Windy Citizen contributor Kiyoshimartinez posted on the Flame wars between a Chicago Tribune Blogger and Food Critic Phil Vettel.
Having been to both of Rick Bayless’s restaurants, I have to say that they were definitely different experiences from many of the other Mexican restaurants that I’ve eaten at, of which traverse all ends of the scale, from tiny taquerieas to the upscale.
My professional expertise is both in cultural marketing strategy and the Internet, and it is my professional opinion that Rick Bayless has done more to garner interest in the many regional cuisines of Mexico, promote the food and culture of Mexico and contribute to increased interest in all things Mexican to the general population more than any other restaurateur, local or national. To me, this is a good thing because it helps all good Mexican restaurants.
I’ve heard Bayless in interviews. I have his cookbooks.
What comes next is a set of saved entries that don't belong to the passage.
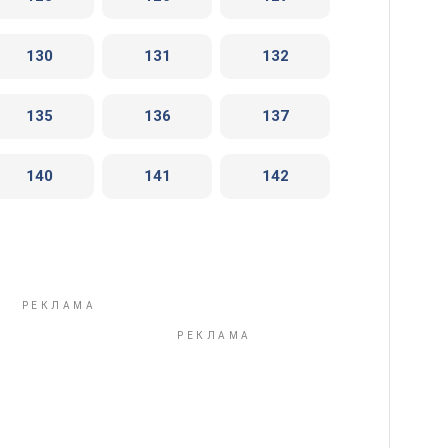
130
131
132
135
136
137
140
141
142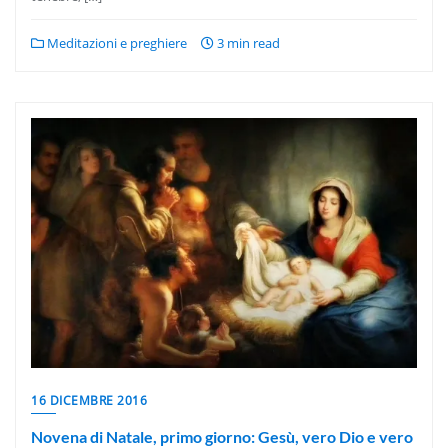
Meditazioni e preghiere
3 min read
16 DICEMBRE 2016
Novena di Natale, primo giorno: Gesù, vero Dio e vero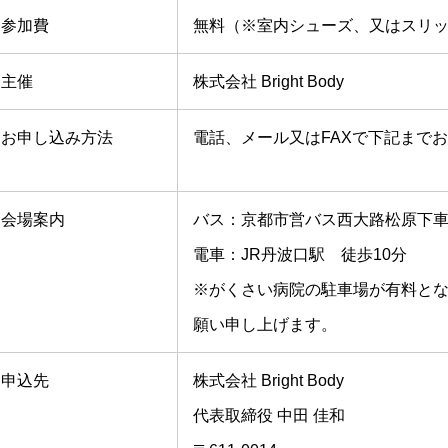
参加費
無料（※室内シューズ、又はスリ
主催
株式会社 Bright Body
お申し込み方法
電話、メール又はFAXで下記まで
会場案内
バス：京都市営バス西大路松原下車
電車：JR丹波口駅 徒歩10分
※がくさい病院の駐車場が有料と
願い申し上げます。
申込先
株式会社 Bright Body
代表取締役 中田 佳和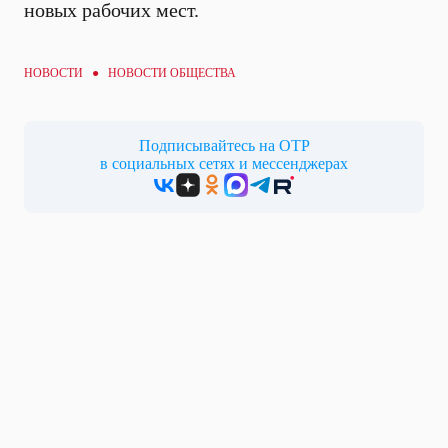
новых рабочих мест.
НОВОСТИ ●
НОВОСТИ ОБЩЕСТВА
Подписывайтесь на ОТР
в социальных сетях и мессенджерах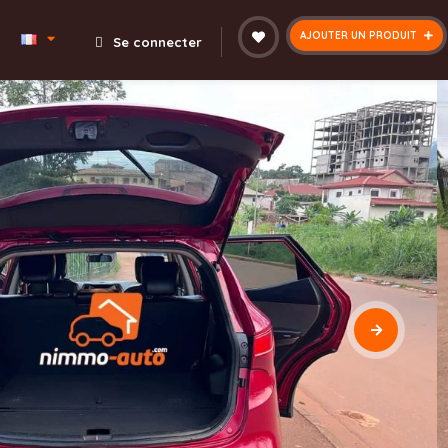
AJOUTER UN PRODUIT
Se connecter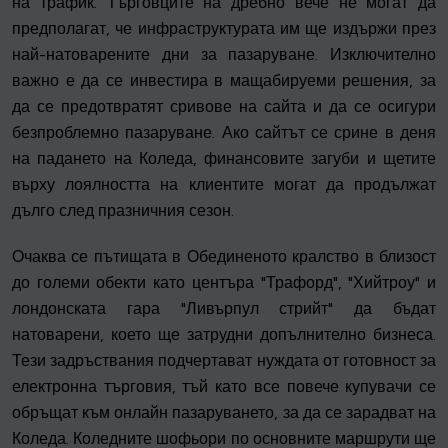
на трафик. Търговците на дребно вече не могат да
предполагат, че инфраструктурата им ще издържи през
най-натоварените дни за пазаруване. Изключително
важно е да се инвестира в мащабируеми решения, за
да се предотвратят сривове на сайта и да се осигури
безпроблемно пазаруване. Ако сайтът се срине в деня
на падането на Коледа, финансовите загуби и щетите
върху лоялността на клиентите могат да продължат
дълго след празничния сезон.
Очаква се пътищата в Обединеното кралство в близост
до големи обекти като центъра "Трафорд", "Хийтроу" и
лондонската гара "Ливърпул стрийт" да бъдат
натоварени, което ще затрудни допълнително бизнеса.
Тези задръствания подчертават нуждата от готовност за
електронна търговия, тъй като все повече купувачи се
обръщат към онлайн пазаруването, за да се зарадват на
Коледа. Коледните шофьори по основните маршрути ще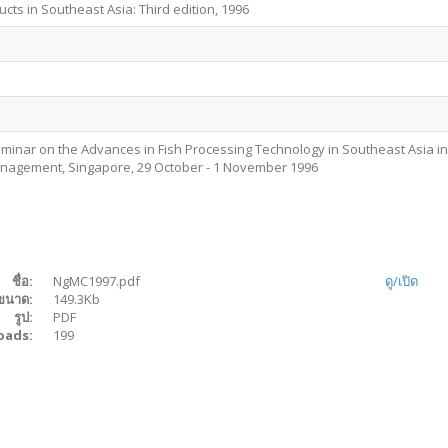
ucts in Southeast Asia: Third edition, 1996
minar on the Advances in Fish Processing Technology in Southeast Asia in
Management, Singapore, 29 October - 1 November 1996
ชื่อ:
NgMC1997.pdf
ดู/
เปิด
ขนาด:
149.3Kb
รูป:
PDF
oads:
199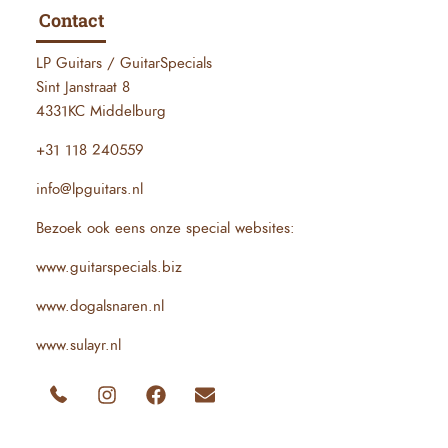
Contact
LP Guitars / GuitarSpecials
Sint Janstraat 8
4331KC Middelburg
+31 118 240559
info@lpguitars.nl
Bezoek ook eens onze special websites:
www.guitarspecials.biz
www.dogalsnaren.nl
www.sulayr.nl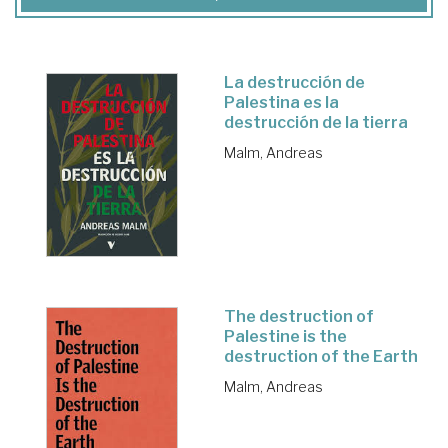
La destrucción de
Palestina es la
destrucción de la tierra
Malm, Andreas
The destruction of
Palestine is the
destruction of the Earth
Malm, Andreas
The man speaks fluent Spanish, had lived in Mexico with his wife, and together they had traveled through out Mexico to the various states there, learning about the differences in regional differences in foods. The only other persons I know who have done the state by state travel to Mexico are the Lozas, who own a store on 18th Street with an incredible array of items made by artisans throughout Mexico.
To do that takes commitment, a love of the culture, and being in touch with his inner Mexican heart, of which he has spoken of often.My ex husband was born in Mexico and eschewed his culture, yet because of his blood line no one would question his right to open a Mexican restaurant if he were to do so. Culture, including food and language, are a thing of the heart, not only of blood. As such, especially in his case, it transcends race.